Ok google drive and permalink etc is all Hebrew to me but I’m learning. A little over a year ago I had no idea any of this existed. Now I’m making pedals and figuring out photoshop and wet slides etc. I’ll check into the google drive permalink thing and see if I can get that one under my belt. My wife said she’s starting to see a lot of smoke coming out of my ears lately.


----------



## benny_profane (May 17, 2020)

dlazzarini said:


> Ok google drive and permalink etc is all Hebrew to me but I’m learning. A little over a year ago I had no idea any of this existed. Now I’m making pedals and figuring out photoshop and wet slides etc. I’ll check into the google drive permalink thing and see if I can get that one under my belt. My wife said she’s starting to see a lot of smoke coming out of my ears lately.


No worries at all! You’ve done more than enough already! The measurements are great and should do the job just fine.

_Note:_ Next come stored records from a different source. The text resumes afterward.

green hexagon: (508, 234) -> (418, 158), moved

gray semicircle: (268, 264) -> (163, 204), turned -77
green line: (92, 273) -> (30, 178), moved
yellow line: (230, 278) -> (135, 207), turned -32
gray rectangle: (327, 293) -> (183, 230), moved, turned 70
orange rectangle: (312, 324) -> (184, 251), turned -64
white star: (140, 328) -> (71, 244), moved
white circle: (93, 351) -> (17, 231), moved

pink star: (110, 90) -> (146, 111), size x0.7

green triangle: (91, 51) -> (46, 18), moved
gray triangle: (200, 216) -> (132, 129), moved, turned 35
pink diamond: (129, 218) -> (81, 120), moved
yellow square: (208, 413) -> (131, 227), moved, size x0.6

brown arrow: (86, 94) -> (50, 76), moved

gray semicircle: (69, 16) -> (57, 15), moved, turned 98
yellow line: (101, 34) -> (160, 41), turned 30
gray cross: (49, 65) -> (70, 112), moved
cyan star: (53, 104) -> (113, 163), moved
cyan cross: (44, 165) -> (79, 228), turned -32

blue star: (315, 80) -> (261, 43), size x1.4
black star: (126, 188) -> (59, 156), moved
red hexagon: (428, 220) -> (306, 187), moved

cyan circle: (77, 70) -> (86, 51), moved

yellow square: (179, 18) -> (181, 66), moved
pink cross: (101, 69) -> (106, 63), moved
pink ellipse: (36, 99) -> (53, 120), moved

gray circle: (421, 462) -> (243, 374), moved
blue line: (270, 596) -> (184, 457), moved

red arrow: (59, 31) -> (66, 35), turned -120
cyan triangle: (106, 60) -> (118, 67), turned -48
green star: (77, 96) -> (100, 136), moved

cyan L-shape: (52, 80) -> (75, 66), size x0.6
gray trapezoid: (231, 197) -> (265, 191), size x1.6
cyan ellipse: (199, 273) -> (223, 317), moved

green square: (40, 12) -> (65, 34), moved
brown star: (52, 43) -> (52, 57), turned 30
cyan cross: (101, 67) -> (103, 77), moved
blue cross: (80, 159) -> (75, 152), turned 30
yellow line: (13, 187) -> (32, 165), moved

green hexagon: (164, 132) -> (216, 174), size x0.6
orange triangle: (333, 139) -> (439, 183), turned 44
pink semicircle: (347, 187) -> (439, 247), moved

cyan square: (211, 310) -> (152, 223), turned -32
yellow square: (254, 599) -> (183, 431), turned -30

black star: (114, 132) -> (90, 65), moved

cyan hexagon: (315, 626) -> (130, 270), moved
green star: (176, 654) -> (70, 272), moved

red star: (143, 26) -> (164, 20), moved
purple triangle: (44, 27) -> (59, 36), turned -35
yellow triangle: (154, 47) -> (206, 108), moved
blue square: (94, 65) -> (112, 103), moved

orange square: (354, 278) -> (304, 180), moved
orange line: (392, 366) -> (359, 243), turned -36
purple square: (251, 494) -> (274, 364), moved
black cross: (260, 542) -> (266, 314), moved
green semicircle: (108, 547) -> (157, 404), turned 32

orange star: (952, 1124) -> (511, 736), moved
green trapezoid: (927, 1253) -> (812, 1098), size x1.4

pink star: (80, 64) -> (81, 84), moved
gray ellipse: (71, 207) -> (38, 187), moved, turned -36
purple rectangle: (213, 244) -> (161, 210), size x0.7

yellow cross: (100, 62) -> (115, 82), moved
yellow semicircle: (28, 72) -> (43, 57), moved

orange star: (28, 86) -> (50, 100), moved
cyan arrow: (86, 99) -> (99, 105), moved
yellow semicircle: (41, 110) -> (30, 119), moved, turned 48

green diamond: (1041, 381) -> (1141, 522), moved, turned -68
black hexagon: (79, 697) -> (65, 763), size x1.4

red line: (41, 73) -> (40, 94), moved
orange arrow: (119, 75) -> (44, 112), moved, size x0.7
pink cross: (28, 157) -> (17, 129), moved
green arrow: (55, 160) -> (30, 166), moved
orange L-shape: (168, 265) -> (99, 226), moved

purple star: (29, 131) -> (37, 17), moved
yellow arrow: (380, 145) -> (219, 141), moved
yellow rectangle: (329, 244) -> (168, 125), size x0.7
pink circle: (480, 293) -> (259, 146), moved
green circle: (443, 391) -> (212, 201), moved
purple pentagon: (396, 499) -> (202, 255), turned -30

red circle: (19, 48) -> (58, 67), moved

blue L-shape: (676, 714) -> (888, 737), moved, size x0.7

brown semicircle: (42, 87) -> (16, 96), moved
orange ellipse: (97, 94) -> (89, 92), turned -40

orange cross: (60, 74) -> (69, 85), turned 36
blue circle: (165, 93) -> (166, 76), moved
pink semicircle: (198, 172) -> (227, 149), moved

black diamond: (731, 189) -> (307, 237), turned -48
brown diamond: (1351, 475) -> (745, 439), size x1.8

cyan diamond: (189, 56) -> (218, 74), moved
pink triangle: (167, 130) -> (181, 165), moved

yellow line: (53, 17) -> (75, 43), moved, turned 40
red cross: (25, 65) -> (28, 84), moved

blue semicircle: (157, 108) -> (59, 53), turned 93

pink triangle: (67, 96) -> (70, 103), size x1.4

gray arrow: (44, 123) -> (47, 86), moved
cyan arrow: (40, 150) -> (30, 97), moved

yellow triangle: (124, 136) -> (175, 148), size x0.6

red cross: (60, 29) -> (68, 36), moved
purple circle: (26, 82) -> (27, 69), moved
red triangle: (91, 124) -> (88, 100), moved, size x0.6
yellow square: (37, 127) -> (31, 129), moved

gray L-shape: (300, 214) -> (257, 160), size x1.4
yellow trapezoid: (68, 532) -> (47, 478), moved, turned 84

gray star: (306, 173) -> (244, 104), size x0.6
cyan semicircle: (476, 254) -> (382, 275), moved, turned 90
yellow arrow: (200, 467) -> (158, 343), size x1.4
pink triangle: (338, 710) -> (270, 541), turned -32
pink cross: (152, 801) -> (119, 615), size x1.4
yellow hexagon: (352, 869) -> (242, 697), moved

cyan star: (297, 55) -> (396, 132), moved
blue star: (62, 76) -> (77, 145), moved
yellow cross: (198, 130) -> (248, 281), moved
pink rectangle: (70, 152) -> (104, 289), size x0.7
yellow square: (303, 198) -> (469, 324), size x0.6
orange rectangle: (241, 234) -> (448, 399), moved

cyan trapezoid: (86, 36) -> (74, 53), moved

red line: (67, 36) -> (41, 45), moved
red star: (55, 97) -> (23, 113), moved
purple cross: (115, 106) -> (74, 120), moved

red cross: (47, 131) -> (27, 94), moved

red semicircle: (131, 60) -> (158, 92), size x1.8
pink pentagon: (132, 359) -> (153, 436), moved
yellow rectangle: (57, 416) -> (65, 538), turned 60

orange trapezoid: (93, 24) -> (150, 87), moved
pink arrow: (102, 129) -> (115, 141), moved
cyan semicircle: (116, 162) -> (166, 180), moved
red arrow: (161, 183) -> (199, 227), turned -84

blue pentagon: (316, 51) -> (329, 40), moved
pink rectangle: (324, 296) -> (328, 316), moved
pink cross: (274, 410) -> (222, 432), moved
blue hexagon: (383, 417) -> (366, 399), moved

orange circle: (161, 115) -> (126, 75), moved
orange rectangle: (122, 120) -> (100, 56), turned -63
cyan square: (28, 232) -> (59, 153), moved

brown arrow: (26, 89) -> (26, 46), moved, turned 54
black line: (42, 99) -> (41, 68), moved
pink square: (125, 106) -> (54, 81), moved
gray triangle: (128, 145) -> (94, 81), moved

If you are interested in working out google docs, I’d be happy to help though.


----------



## dlazzarini (May 18, 2020)

benny_profane said:


> No worries at all! You’ve done more than enough already! The measurements are great and should do the job just fine.
> 
> If you are interested in working out google docs, I’d be happy to help though.


----------



## dlazzarini (May 18, 2020)

I am interested. I’ll look into it tomorrow. Any questions I have I’ll shoot your way


----------



## dlazzarini (May 18, 2020)

benny_profane said:


> No worries at all! You’ve done more than enough already! The measurements are great and should do the job just fine.
> 
> If you are interested in working out google docs, I’d be happy to help though.


Template worked out great today. There’s even a little wiggle room to to move the jacks a smidge further away from the bottoms of the pots. You can also move the PCB a touch closer to the footswitch with the smaller pcb’s. The dust covers make getting the input jack a little tricky to get in. I’m not going to use the dust covers anyways because I don’t think it’s necessary on those two pots. I just wanted to see if the jacks would still fit. I had an old integral sitting around that I never got around to boxing.


----------